P_seq <- seq(from = -3, to = 2, length.out = 1e2) # pressure sequence
# 'masculine' storms
d_pred <- data.frame(F = -1, P = P_seq)
lambda_m <- link(mH3a, data = d_pred)
lambda_m.mu <- apply(lambda_m, 2, mean)
lambda_m.PI <- apply(lambda_m, 2, PI)
# 'feminine' storms
d_pred <- data.frame(F = 1, P = P_seq)
lambda_f <- link(mH3a, data = d_pred)
lambda_f.mu <- apply(lambda_f, 2, mean)
lambda_f.PI <- apply(lambda_f, 2, PI)
# Plotting, sqrt() to make differences easier to spot, can't use log because there are storm with zero deaths
plot(dat$P, sqrt(dat$D),
pch = 1, lwd = 2, col = ifelse(dat$F > 0, "red", "dark gray"),
xlab = "minimum pressure (std)", ylab = "sqrt(deaths)"
)
lines(P_seq, sqrt(lambda_m.mu), lty = 2)
shade(sqrt(lambda_m.PI), P_seq)
lines(P_seq, sqrt(lambda_f.mu), lty = 1, col = "red")
shade(sqrt(lambda_f.PI), P_seq, col = col.alpha("red", 0.2))
# Our models expects the male storms to be less deadly compared to the female ones but as the pressure drops the difference between the two also diminishes.
# Now adding the other variable damage caused by each storm to our model:
mH3b <- ulam(
alist(
D ~ dgampois(lambda, scale),
log(lambda) <- a + bF * F + bS * S + bFS * F * S,
a ~ dnorm(1, 1),
c(bF, bS, bFS) ~ dnorm(0, 1),
scale ~ dexp(1)
),
data = dat, chains = 4, cores = 4, log_lik = TRUE
)
precis(mH3b)
## mean sd 5.5% 94.5% n_eff Rhat4
## a 2.5714607 0.1329740 2.36290226 2.7834553 2813.533 0.9997421
## bFS 0.3143231 0.2059420 -0.02899507 0.6293951 2183.267 0.9990035
## bS 1.2520829 0.2142457 0.92560946 1.6075934 2421.165 0.9985959
## bF 0.0890769 0.1271696 -0.11138189 0.2936303 2514.069 0.9992753
## scale 0.6847341 0.1070618 0.52131582 0.8670977 2904.998 0.9999683
# We can clearly see above that the effect of feminine storm has been totally normalized with bF values as 0.09 and there is a strong interaction efficient bFS positive 0.31.
S_seq <- seq(from = -1, to = 5.5, length.out = 1e2) # damage sequence
# 'masculine' storms
d_pred <- data.frame(F = -1, S = S_seq)
lambda_m <- link(mH3b, data = d_pred)
lambda_m.mu <- apply(lambda_m, 2, mean)
lambda_m.PI <- apply(lambda_m, 2, PI)
# 'feminine' storms
d_pred <- data.frame(F = 1, S = S_seq)
lambda_f <- link(mH3b, data = d_pred)
lambda_f.mu <- apply(lambda_f, 2, mean)
lambda_f.PI <- apply(lambda_f, 2, PI)
# plot
plot(dat$S, sqrt(dat$D),
pch = 1, lwd = 2, col = ifelse(dat$F > 0, "red", "dark gray"),
xlab = "normalized damage (std)", ylab = "sqrt(deaths)"
)
lines(S_seq, sqrt(lambda_m.mu), lty = 2)
shade(sqrt(lambda_m.PI), S_seq)
lines(S_seq, sqrt(lambda_f.mu), lty = 1, col = "red")
shade(sqrt(lambda_f.PI), S_seq, col = col.alpha("red", 0.2))
# We can clearly see above that there is not much difference between feminine and masculine storms at this time.

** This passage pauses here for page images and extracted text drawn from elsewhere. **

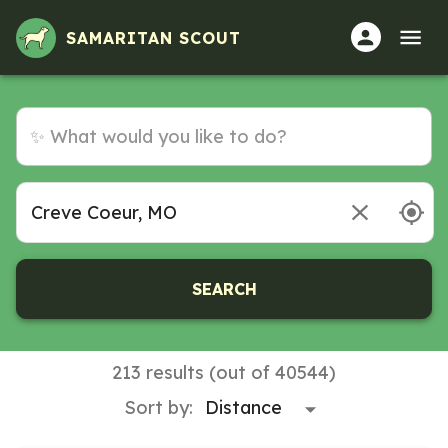
SAMARITAN SCOUT
SEARCH
213 results (out of 40544)
Sort by: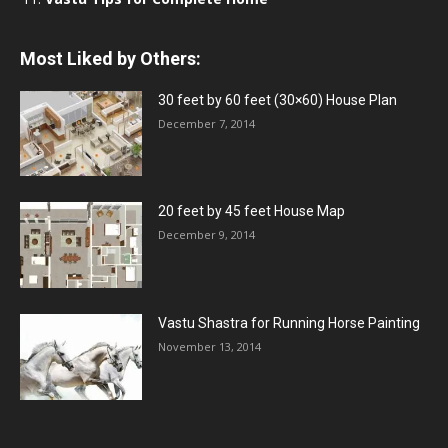
Most Liked by Others:
30 feet by 60 feet (30×60) House Plan
December 7, 2014
20 feet by 45 feet House Map
December 9, 2014
Vastu Shastra for Running Horse Painting
November 13, 2014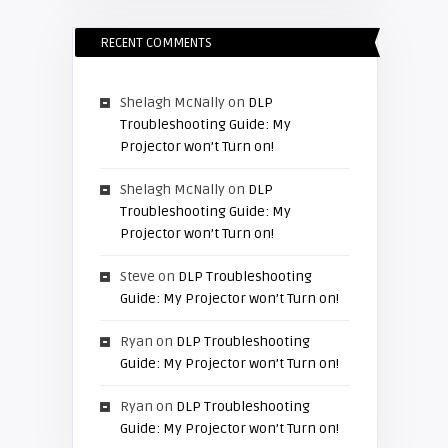
RECENT COMMENTS
Shelagh McNally
on
DLP
Troubleshooting Guide: My
Projector won’t Turn on!
Shelagh McNally
on
DLP
Troubleshooting Guide: My
Projector won’t Turn on!
Steve
on
DLP Troubleshooting
Guide: My Projector won’t Turn on!
Ryan
on
DLP Troubleshooting
Guide: My Projector won’t Turn on!
Ryan
on
DLP Troubleshooting
Guide: My Projector won’t Turn on!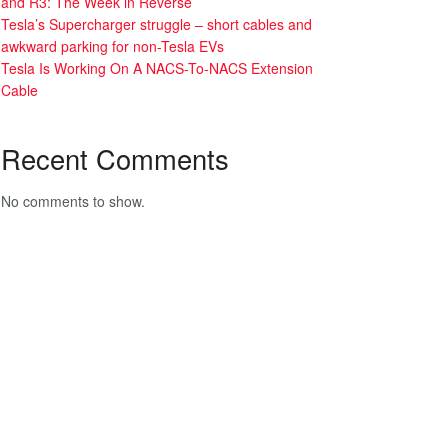
and R3: The Week in Reverse
Tesla’s Supercharger struggle – short cables and
awkward parking for non-Tesla EVs
Tesla Is Working On A NACS-To-NACS Extension
Cable
Recent Comments
No comments to show.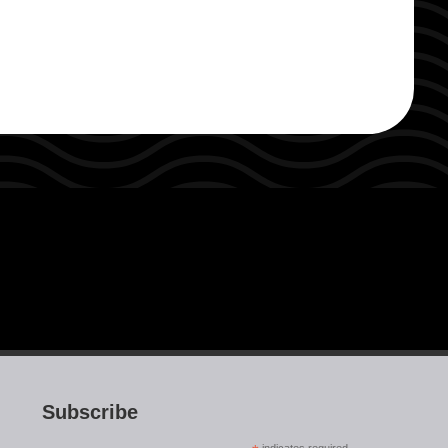
Subscribe
indicates required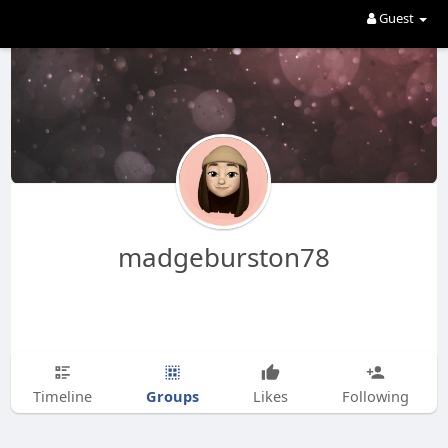
Guest
madgeburston78
Groups
Timeline
Likes
Following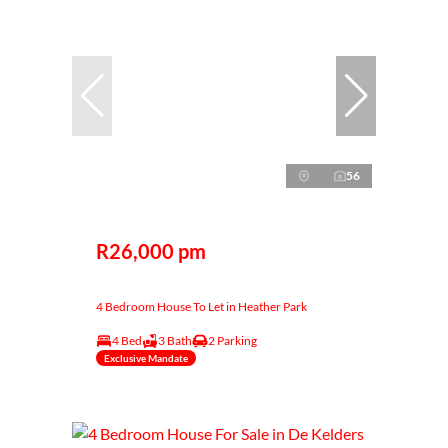
56
R26,000 pm
4 Bedroom House To Let in Heather Park
4 Bed
3 Bath
2 Parking
Exclusive Mandate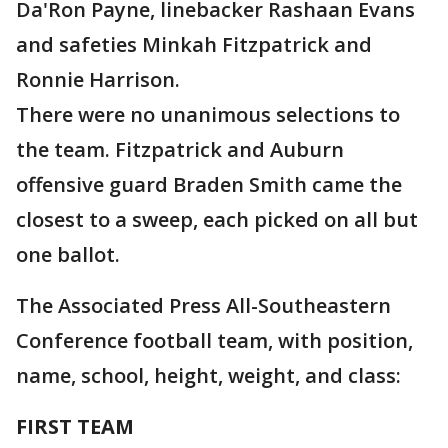
Da'Ron Payne, linebacker Rashaan Evans
and safeties Minkah Fitzpatrick and
Ronnie Harrison.
There were no unanimous selections to
the team. Fitzpatrick and Auburn
offensive guard Braden Smith came the
closest to a sweep, each picked on all but
one ballot.
The Associated Press All-Southeastern
Conference football team, with position,
name, school, height, weight, and class:
FIRST TEAM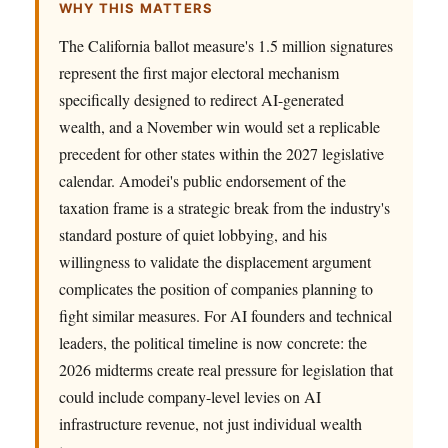
WHY THIS MATTERS
The California ballot measure's 1.5 million signatures
represent the first major electoral mechanism
specifically designed to redirect AI-generated
wealth, and a November win would set a replicable
precedent for other states within the 2027 legislative
calendar. Amodei's public endorsement of the
taxation frame is a strategic break from the industry's
standard posture of quiet lobbying, and his
willingness to validate the displacement argument
complicates the position of companies planning to
fight similar measures. For AI founders and technical
leaders, the political timeline is now concrete: the
2026 midterms create real pressure for legislation that
could include company-level levies on AI
infrastructure revenue, not just individual wealth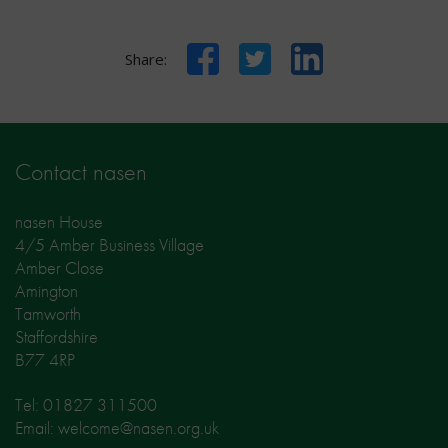
Facebook
Twitter
LinkedIn
Share:
Contact nasen
nasen House
4/5 Amber Business Village
Amber Close
Amington
Tamworth
Staffordshire
B77 4RP
Tel: 01827 311500
Email: welcome@nasen.org.uk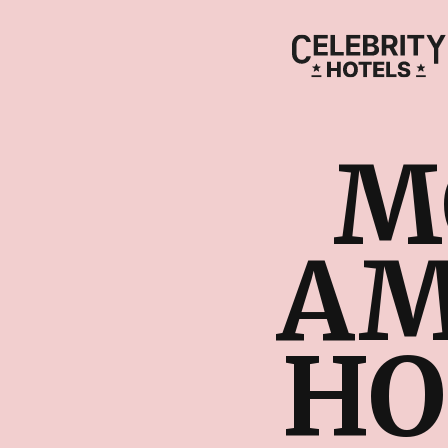
M
AM
HO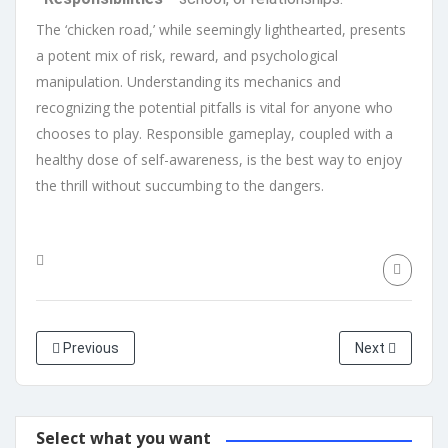
The ‘chicken road,’ while seemingly lighthearted, presents
a potent mix of risk, reward, and psychological
manipulation. Understanding its mechanics and
recognizing the potential pitfalls is vital for anyone who
chooses to play. Responsible gameplay, coupled with a
healthy dose of self-awareness, is the best way to enjoy
the thrill without succumbing to the dangers.
Previous
Next
Select what you want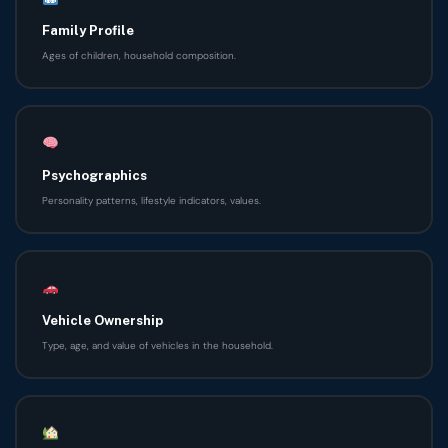
Family Profile
Ages of children, household composition.
Psychographics
Personality patterns, lifestyle indicators, values.
Vehicle Ownership
Type, age, and value of vehicles in the household.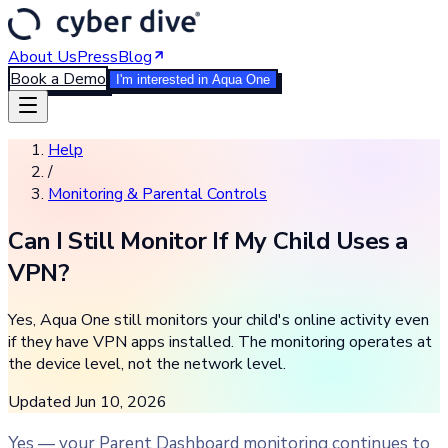
About Us
Press
Blog
Book a Demo
I'm interested in Aqua One
Help
/
Monitoring & Parental Controls
Can I Still Monitor If My Child Uses a
VPN?
Yes, Aqua One still monitors your child's online activity even
if they have VPN apps installed. The monitoring operates at
the device level, not the network level.
Updated
Jun 10, 2026
Yes — your Parent Dashboard monitoring continues to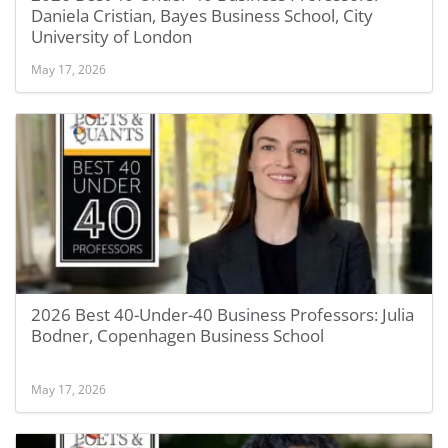
Daniela Cristian, Bayes Business School, City
University of London
May 17, 2026
2026 Best 40-Under-40 Business Professors: Julia
Bodner, Copenhagen Business School
May 17, 2026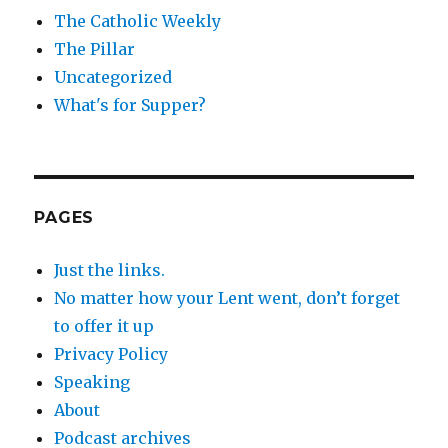
The Catholic Weekly
The Pillar
Uncategorized
What's for Supper?
PAGES
Just the links.
No matter how your Lent went, don’t forget
to offer it up
Privacy Policy
Speaking
About
Podcast archives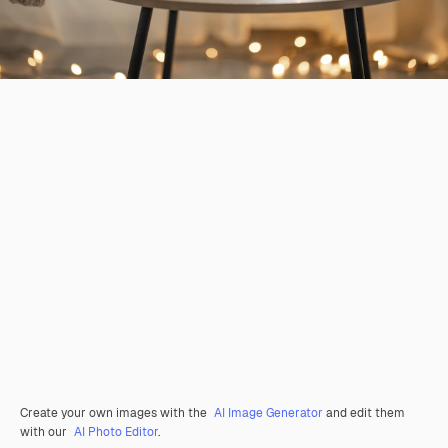
Create your own images with the
AI Image Generator
and edit them
with our
AI Photo Editor
.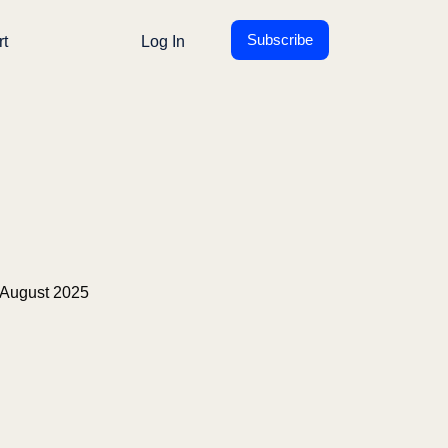
Subscribe
rt
Log In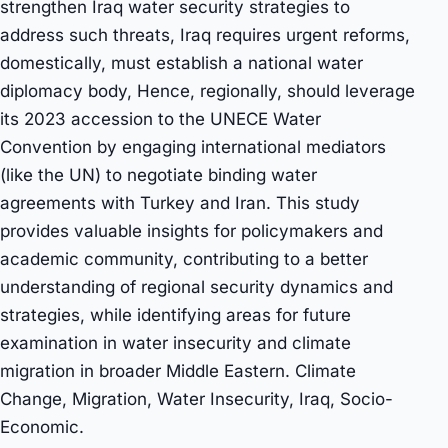
strengthen Iraq water security strategies to
address such threats, Iraq requires urgent reforms,
domestically, must establish a national water
diplomacy body, Hence, regionally, should leverage
its 2023 accession to the UNECE Water
Convention by engaging international mediators
(like the UN) to negotiate binding water
agreements with Turkey and Iran. This study
provides valuable insights for policymakers and
academic community, contributing to a better
understanding of regional security dynamics and
strategies, while identifying areas for future
examination in water insecurity and climate
migration in broader Middle Eastern. Climate
Change, Migration, Water Insecurity, Iraq, Socio-
Economic.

It also looks like damage storms scales exponentially as we can see towards the right side of the plot.
#The interaction effect looks to be positive and high thats beause of the three feminine storms on the right top corner of the plot. It looks like feminine storms which are damaging are really dangerous.